Иногда, если какое-то произведение искусства не вписывается в рамки принятого определения искусства, вводится понятие «подлинного (или настоящего) искусства». Никогда нет, однако, уверенности в том, что какое-то иное произведение выпадет и из рамок «настоящего искусства». Это делает тщетными все попытки чисто эмпирического определения искусства, являющегося чисто реальным, а не номинальным, содержащим элемент предписания определением понятия «искусство».
Второе возражение против эмпирических определений искусства связано с неясностью того, что именно должно быть определено. Кроме художника и созданного им объекта, претендующего на наименование произведения искусства, существует также зритель, которому предстоит оценить то, что сделано художником. Должно ли определение искусства говорить о самих произведениях искусства — картинах, романах, симфониях и т.д. — или о субъективных состояниях сознания зрителей (слушателей), воспринимающих эти произведения? Кантовская «целесообразность без цели» явно отсылает к установкам субъекта, воспринимающего произведение искусства, и является теорией определенного рода человеческих суждений, связанных с восприятием произведений искусства. «Значимая форма» и «символизация человеческих чувств» занимают промежуточное положение между художником, его произведением и зрителем. Что именно является предметом эмпирических определений искусства?

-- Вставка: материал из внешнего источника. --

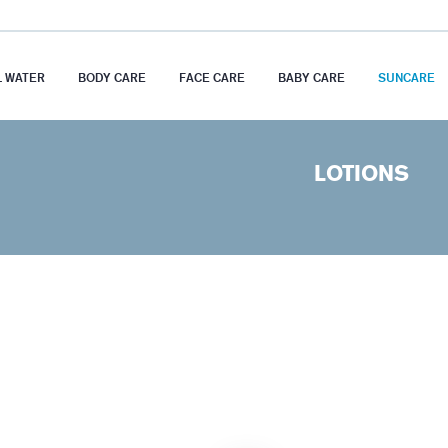
 WATER
BODY CARE
FACE CARE
BABY CARE
SUNCARE
LOTIONS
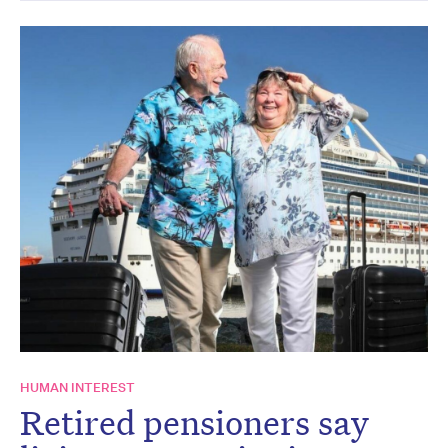
HUMAN INTEREST
Retired pensioners say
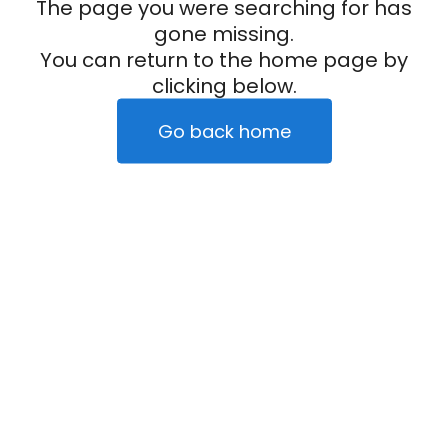
The page you were searching for has
gone missing.
You can return to the home page by
clicking below.
Go back home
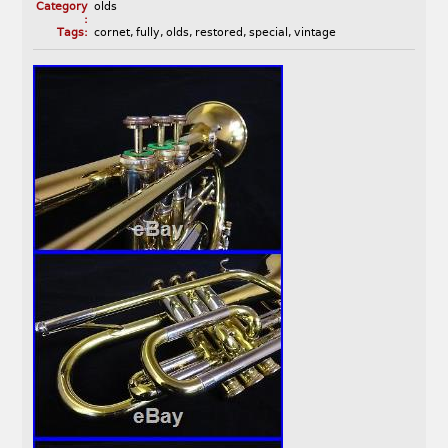
Category
olds
:
Tags:
cornet
,
fully
,
olds
,
restored
,
special
,
vintage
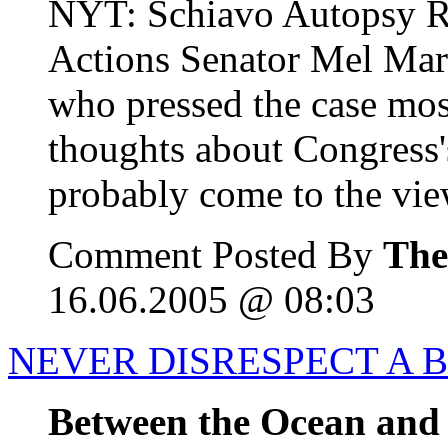
NYT: Schiavo Autopsy R
Actions Senator Mel Mart
who pressed the case mos
thoughts about Congress's
probably come to the view
Comment Posted By
The
16.06.2005 @ 08:03
NEVER DISRESPECT A 
Between the Ocean and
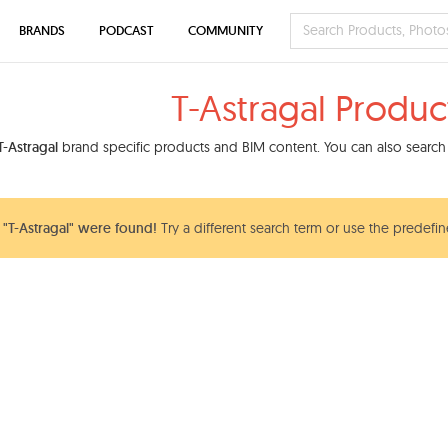
BRANDS
PODCAST
COMMUNITY
T-Astragal Produc
T-Astragal
brand specific products and BIM content. You can also search 
"T-Astragal" were found!
Try a different search term or use the predefin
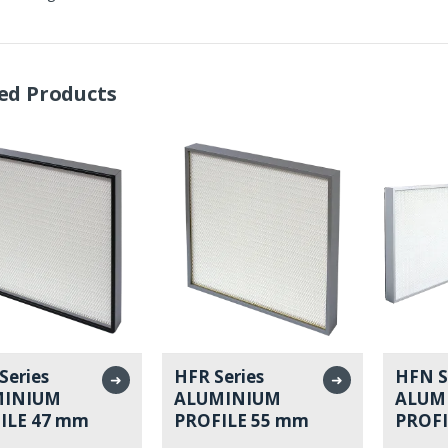
ed Products
Series
HFR Series
HFN S
➜
➜
MINIUM
ALUMINIUM
ALUM
ILE 47 mm
PROFILE 55 mm
PROFI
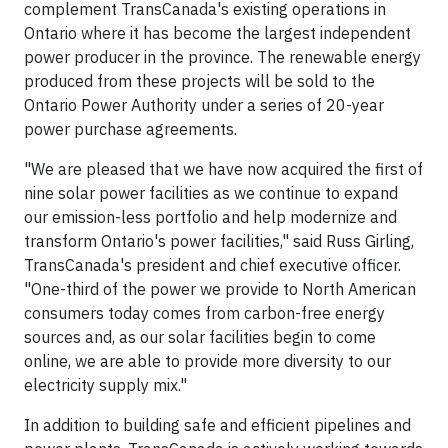
complement TransCanada's existing operations in
Ontario where it has become the largest independent
power producer in the province. The renewable energy
produced from these projects will be sold to the
Ontario Power Authority under a series of 20-year
power purchase agreements.
"We are pleased that we have now acquired the first of
nine solar power facilities as we continue to expand
our emission-less portfolio and help modernize and
transform Ontario's power facilities," said Russ Girling,
TransCanada's president and chief executive officer.
"One-third of the power we provide to North American
consumers today comes from carbon-free energy
sources and, as our solar facilities begin to come
online, we are able to provide more diversity to our
electricity supply mix."
In addition to building safe and efficient pipelines and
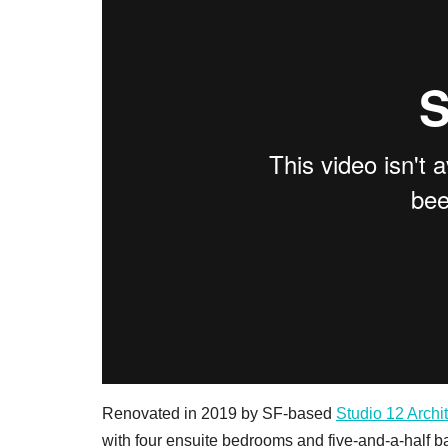
Renovated in 2019 by SF-based
Studio 12 Archi
with four ensuite bedrooms and five-and-a-half b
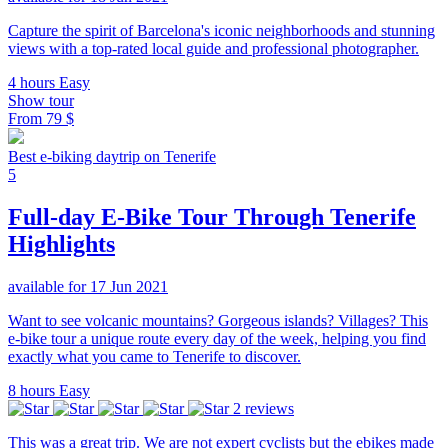
Capture the spirit of Barcelona's iconic neighborhoods and stunning
views with a top-rated local guide and professional photographer.
4 hours
Easy
Show tour
From
79 $
Best e-biking daytrip on Tenerife
5
Full-day E-Bike Tour Through Tenerife
Highlights
available for 17 Jun 2021
Want to see volcanic mountains? Gorgeous islands? Villages? This
e-bike tour a unique route every day of the week, helping you find
exactly what you came to Tenerife to discover.
8 hours
Easy
2 reviews
This was a great trip. We are not expert cyclists but the ebikes made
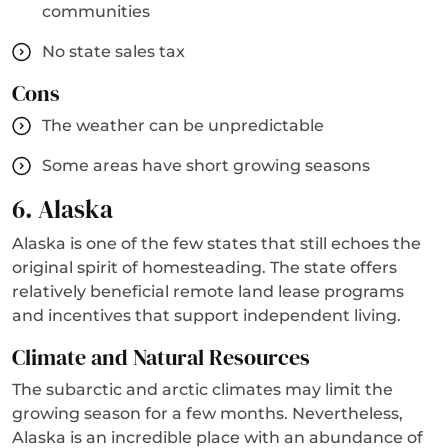
communities
No state sales tax
Cons
The weather can be unpredictable
Some areas have short growing seasons
6. Alaska
Alaska is one of the few states that still echoes the
original spirit of homesteading. The state offers
relatively beneficial remote land lease programs
and incentives that support independent living.
Climate and Natural Resources
The subarctic and arctic climates may limit the
growing season for a few months. Nevertheless,
Alaska is an incredible place with an abundance of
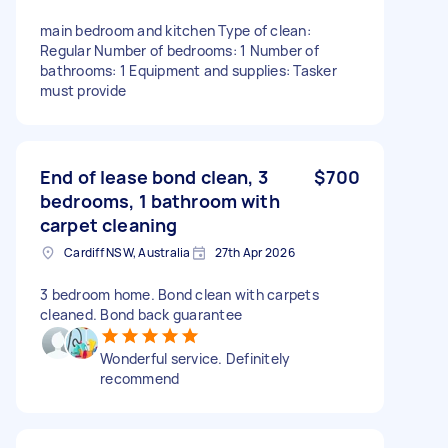
main bedroom and kitchen Type of clean:
Regular Number of bedrooms: 1 Number of
bathrooms: 1 Equipment and supplies: Tasker
must provide
End of lease bond clean, 3
$700
bedrooms, 1 bathroom with
carpet cleaning
Cardiff NSW, Australia
27th Apr 2026
3 bedroom home. Bond clean with carpets
cleaned. Bond back guarantee
Wonderful service. Definitely
recommend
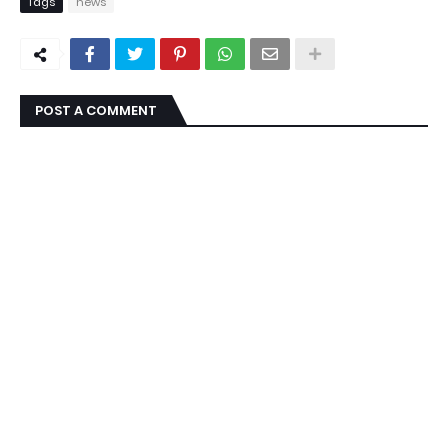
Tags
news
POST A COMMENT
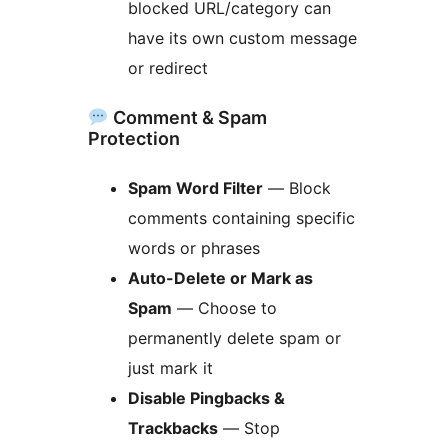
blocked URL/category can
have its own custom message
or redirect
Comment & Spam
Protection
Spam Word Filter
— Block
comments containing specific
words or phrases
Auto-Delete or Mark as
Spam
— Choose to
permanently delete spam or
just mark it
Disable Pingbacks &
Trackbacks
— Stop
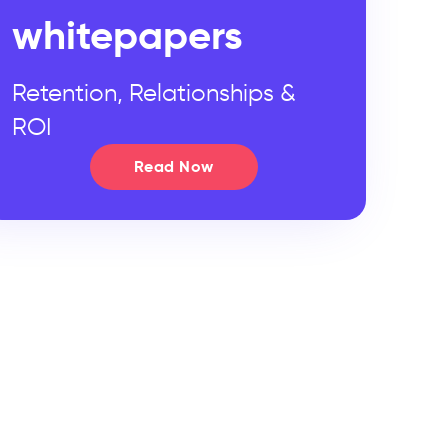
whitepapers
Retention, Relationships &
ROI
Read Now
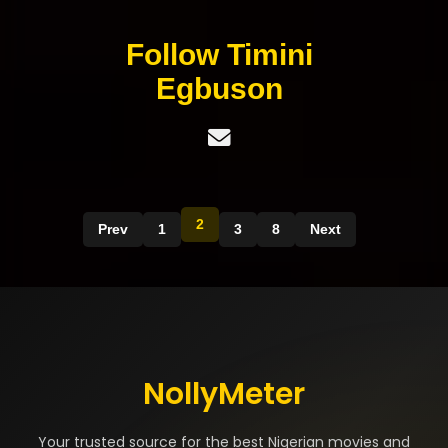
Follow Timini
Egbuson
2
Prev
1
3
8
Next
NollyMeter
Your trusted source for the best Nigerian movies and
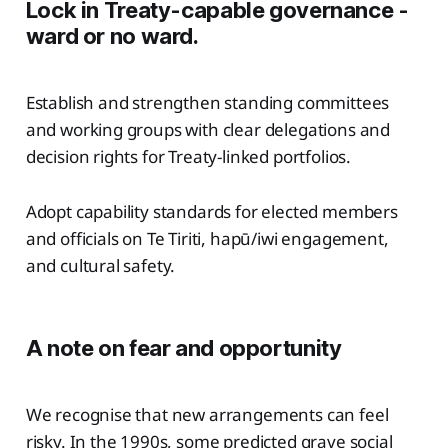
Lock in Treaty-capable governance -
ward or no ward.
Establish and strengthen standing committees
and working groups with clear delegations and
decision rights for Treaty-linked portfolios.
Adopt capability standards for elected members
and officials on Te Tiriti, hapū/iwi engagement,
and cultural safety.
A note on fear and opportunity
We recognise that new arrangements can feel
risky. In the 1990s, some predicted grave social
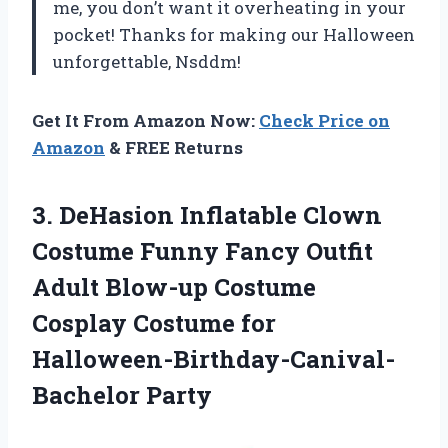
me, you don’t want it overheating in your
pocket! Thanks for making our Halloween
unforgettable, Nsddm!
Get It From Amazon Now:
Check Price on
Amazon
& FREE Returns
3.
DeHasion Inflatable Clown
Costume Funny Fancy Outfit
Adult Blow-up Costume
Cosplay Costume for
Halloween-Birthday-Canival-
Bachelor Party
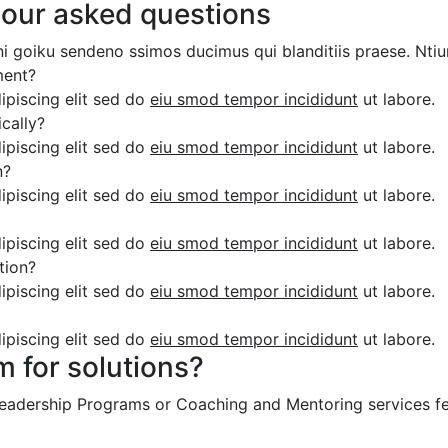
 our asked questions
ni goiku sendeno ssimos ducimus qui blanditiis praese. Ntiu
ment?
ipiscing elit sed do
eiu smod tempor incididunt
ut labore.
cally?
ipiscing elit sed do
eiu smod tempor incididunt
ut labore.
n?
ipiscing elit sed do
eiu smod tempor incididunt
ut labore.
ipiscing elit sed do
eiu smod tempor incididunt
ut labore.
tion?
ipiscing elit sed do
eiu smod tempor incididunt
ut labore.
ipiscing elit sed do
eiu smod tempor incididunt
ut labore.
m for solutions?
 Leadership Programs or Coaching and Mentoring services fe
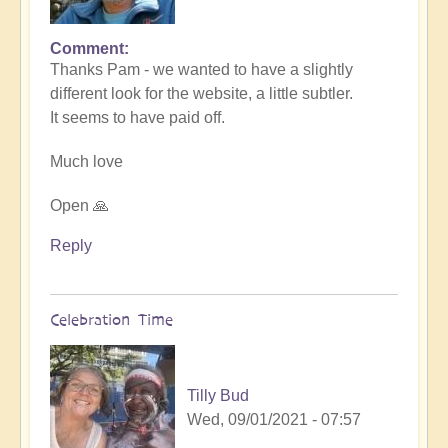
Comment
In
Thanks Pam - we wanted to have a slightly
reply
different look for the website, a little subtler.
to
It seems to have paid off.
Love
the
Much love
new
website
Open 🙏
by
Pam
Reply
Celebration Time
Tilly Bud
Wed, 09/01/2021 - 07:57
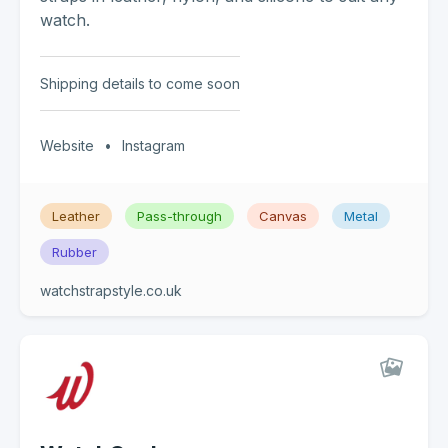
watch.
Shipping details to come soon
Website
•
Instagram
Leather
Pass-through
Canvas
Metal
Rubber
watchstrapstyle.co.uk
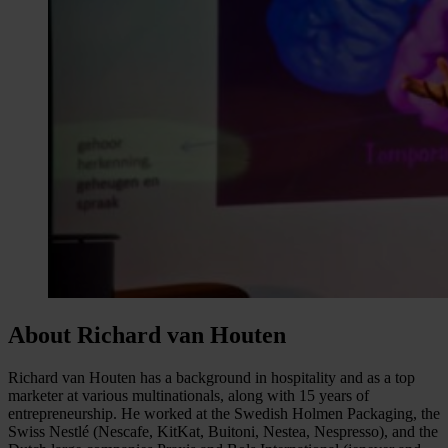
About Richard van Houten
Richard van Houten has a background in hospitality and as a top
marketer at various multinationals, along with 15 years of
entrepreneurship. He worked at the Swedish Holmen Packaging, the
Swiss Nestlé (Nescafe, KitKat, Buitoni, Nestea, Nespresso), and the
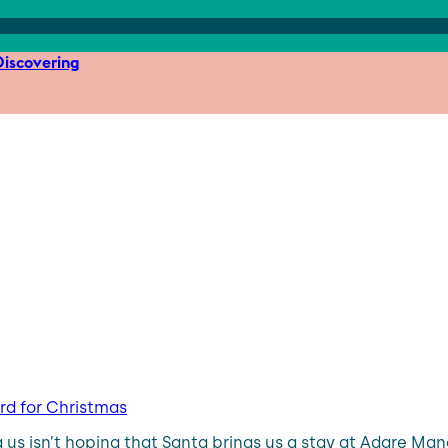
iscovering
ard for Christmas
 isn’t hoping that Santa brings us a stay at Adare Manor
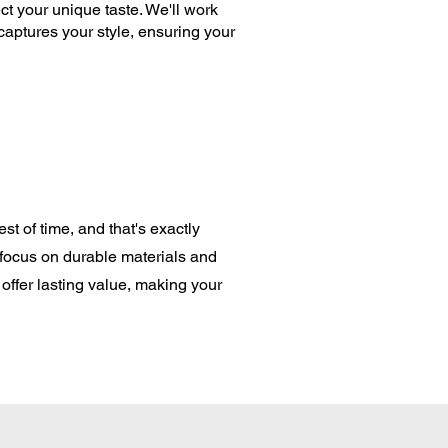
ct your unique taste. We'll work
captures your style, ensuring your
st of time, and that's exactly
 focus on durable materials and
offer lasting value, making your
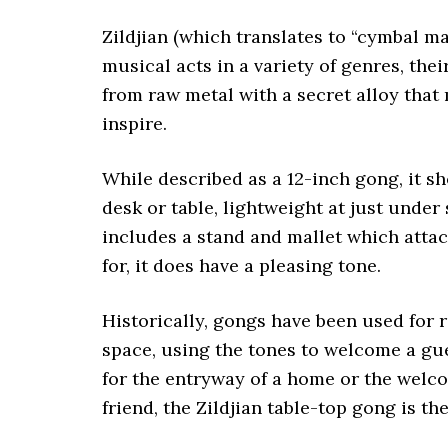
Zildjian (which translates to “cymbal m
musical acts in a variety of genres, the
from raw metal with a secret alloy that
inspire.
While described as a 12-inch gong, it sh
desk or table, lightweight at just under
includes a stand and mallet which attac
for, it does have a pleasing tone.
Historically, gongs have been used for r
space, using the tones to welcome a gue
for the entryway of a home or the welcom
friend, the Zildjian table-top gong is th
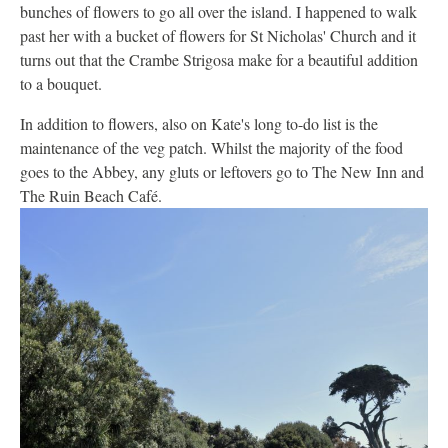
bunches of flowers to go all over the island. I happened to walk
past her with a bucket of flowers for St Nicholas' Church and it
turns out that the Crambe Strigosa make for a beautiful addition
to a bouquet.
In addition to flowers, also on Kate's long to-do list is the
maintenance of the veg patch. Whilst the majority of the food
goes to the Abbey, any gluts or leftovers go to The New Inn and
The Ruin Beach Café.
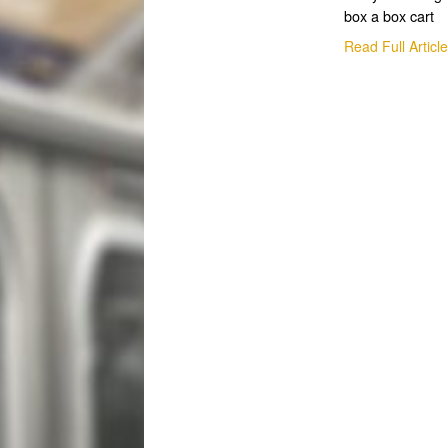
box a box cart
Read Full Articl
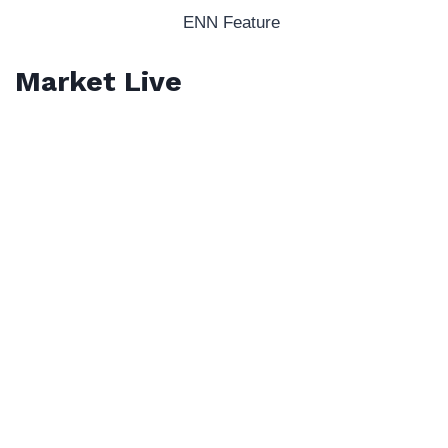
ENN Feature
Market Live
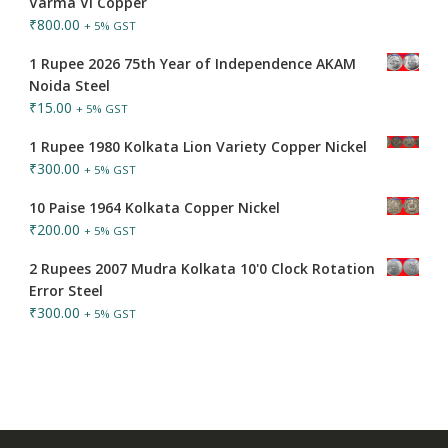
Varma VI Copper
₹
800.00
+ 5% GST
1 Rupee 2026 75th Year of Independence AKAM
Noida Steel
₹
15.00
+ 5% GST
1 Rupee 1980 Kolkata Lion Variety Copper Nickel
₹
300.00
+ 5% GST
10 Paise 1964 Kolkata Copper Nickel
₹
200.00
+ 5% GST
2 Rupees 2007 Mudra Kolkata 10'0 Clock Rotation
Error Steel
₹
300.00
+ 5% GST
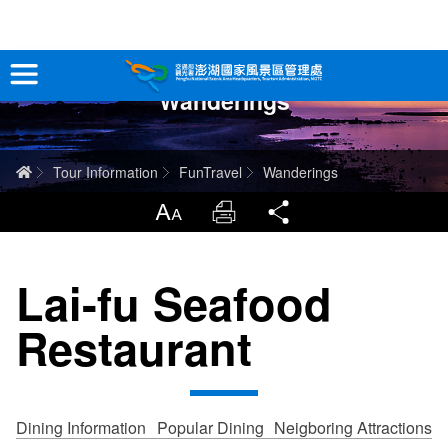
跳
到
主
Wanderings
要
Tour Information
內
容
In-Depth Experience
Home
Tour Information
FunTravel
Wanderings
Travel Guide
LargrType
Print
Share
Service
Lai-fu Seafood
Info
Restaurant
Sitemap
中文版
日本語
Tiếng Việt
Dining Information
Popular Dining
Neigboring Attractions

И наконец, существует ли какое-либо общее свойство, характерное для всех произведений искусства и только для них? В традиционной эстетике этот вопрос не вызывал затруднений: таким свойством является прекрасное, или красота, и задача сводится к определению самого понятия красоты. В современных эстетике и философии искусства понятие прекрасного отошло на второй план. Оно сделалось одной из многих категорий, в рамках которых протекают рассуждения об искусстве.
Вряд ли есть что-то прекрасное в картинах Э. Уорхола «100 банок томатного супа “Кэмпбелл”» или «210 бутылок кока-колы». Тем не менее эти картины, несомненно, являются произведениями современного искусства, более того — его шедеврами.
Понятие красоты не является «естественным», или эмпирическим, свойством вещей, подобным их цвету или тяжести. Скорее всего, у множества вещей, относимых к прекрасным, нет никакого объединяющего их и характерных только для них свойств. Это делает саму идею эмпирического определения искусства в принципе неразрешимой.
Не ясно, что именно является красивым: созерцаемый объект или вызываемые им чувства зрителя (слушателя).
Если бы некое всеведущее и всемогущее существо собрало вместе все те вещи, которые когда-либо именовались «красивыми», и пересмотрело их одну за одной, то вполне могло бы оказаться, что никакого общего свойства, именуемого красотой, эти вещи не имеют.